The more he thought about it the more he felt a longing to know more
about her. He listened politely as she talked about her day and how
Hakim, the boy in her class that she loves, wrote her a poem that
reminded her of her mother. He half listened while he combed through
her text messages to see if they had ever mentioned her family or
childhood. As she began to open up about her parents divorce and how
she had to live with the Black family down the street for a summer
because of her parents fighting he began to get that sickening
familiar feeling that their text messages were nothing but banal. “Did
he really even know this girl?” he thought as he read through their
last e-mail exchange ignoring her almost teary eyed explanations of
learning of her mother’s infidelity.

He was so upset by the realization of the shallowness of their
relationship that he barely remembered to interrupt her sobbing to
mumble an excuse about needing to use the restroom. He slipped out
into the bathroom and closed the door behind him trying to pretend
like he actually had to use the bathroom. Instead he got the ipad he
kept in between back issues of the economist that were laying on the
floor for occasions just like this. He brought up google and typed
“Fancy” yet only pictures of Martha Stewart and former first ladies
came up. He laughed at himself for forgetting that Fancy was just a
nickname. He stopped laughing when he couldn’t remember her actual
name.

He checked facebook before realizing that she had changed her name so
that her students couldn’t find her. He tried checking her wall to see
what her mom called her before realizing that her mother and taken to
calling her fancy on Facebook in order to seem more relevant to her
daughter. He considered various other options including confirming to
the corporate junkie mindset and getting a linkedin account and
suffering through pictures of employees of the public school system
until he say her picture but didn’t think this was important enough to
compromise his morals for.

He remembered slightly that before they had begun talking in person
they had had more in depth conversations of Okcupid. He vaguely
remembered that her user name referenced the book from which her
literary minded parents got her name. He logged back on to okcupid and
tried to focus his mind as much as possible. He loved his girlfriend
too much to let himself get distracted by all the updates of single
Bi-Sexual Chicagoans and straight girls in Elmhurst in open
relationships.

With much difficulty he politely turned down offers to chat from
several girls with X’s in their name who were probably men anyways. He
found her quasi de-activated profile, the type that begins ***I Am Now
Seeing Someone. I Will Probably Not Be Checking The Site Often***
Her user name was Reviving__86. He couldn’t remember what book that
was from and so went to her “You Message Me If” page to see if she
mentioned anything about her username but no luck. He knew the novel
or at least the author was probably listed under the favorites section
but the corrosive mix of realizing he knew so little about his
girlfriend of six months and the tantalizing faces under the “You
might also like” section of the website dissolved his resolve to find
her name.

Instead he began reading messages from single Bi-Sexual Chicagoans and
straight girls from Elmhurst in open relationships. Deciding if being
Bi-Sexual meant they wouldn’t get offended when they checked other
girls out and if Fancy would ever consider an open relationship. He
figured it was worth a shot considering that as a straight upper
middle class white liberal she desperately needed something trendy to
identify with. He imagined that if he found the right girl he might be
able to convince her to start an open relationship.

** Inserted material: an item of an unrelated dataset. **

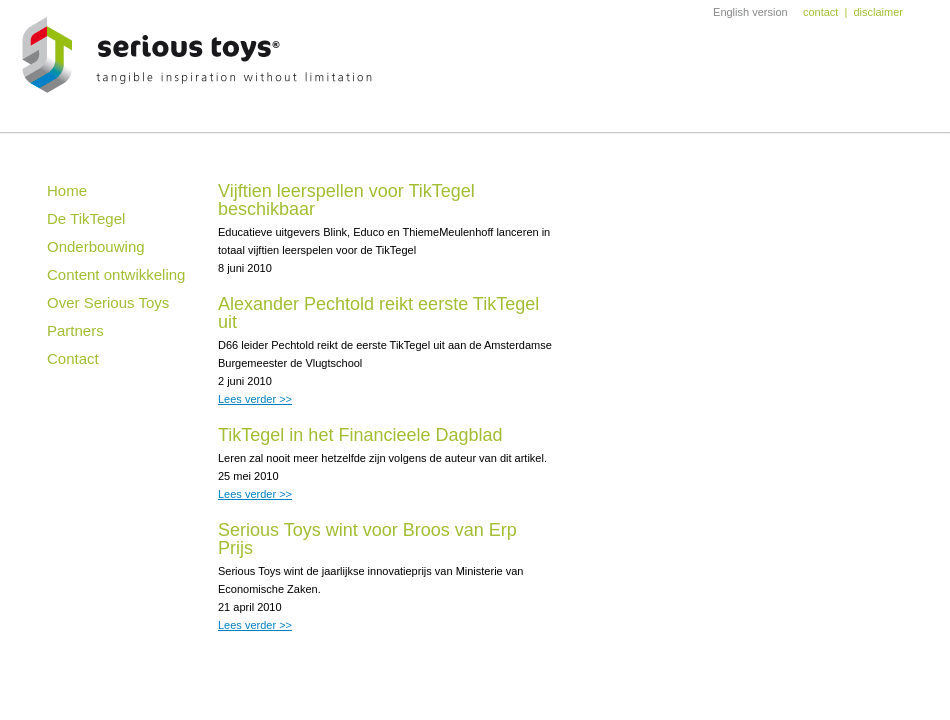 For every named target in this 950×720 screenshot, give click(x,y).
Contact (73, 358)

Meanwhile, she talked her mom about how Ophelia was the perfect name
for her. Her boyfriend was Hamlet, torn between being the sensitive
thoughtful man she knew he was. The kind of man who could listen to
her emotional trouble’s and be supportive. And the emotionally shunted
man they idealized in Kansas or Nebraska or where ever he was from.
Her mother tried to say she shouldn’t wait for him to be the man he is
in her mind. Yet Fancy kept explaining that oh, at least in the movies
and on the blogs she reads, love hurts. Not everyone can be perfect
like her and Bob. She just doesn’t understand love in the digital age.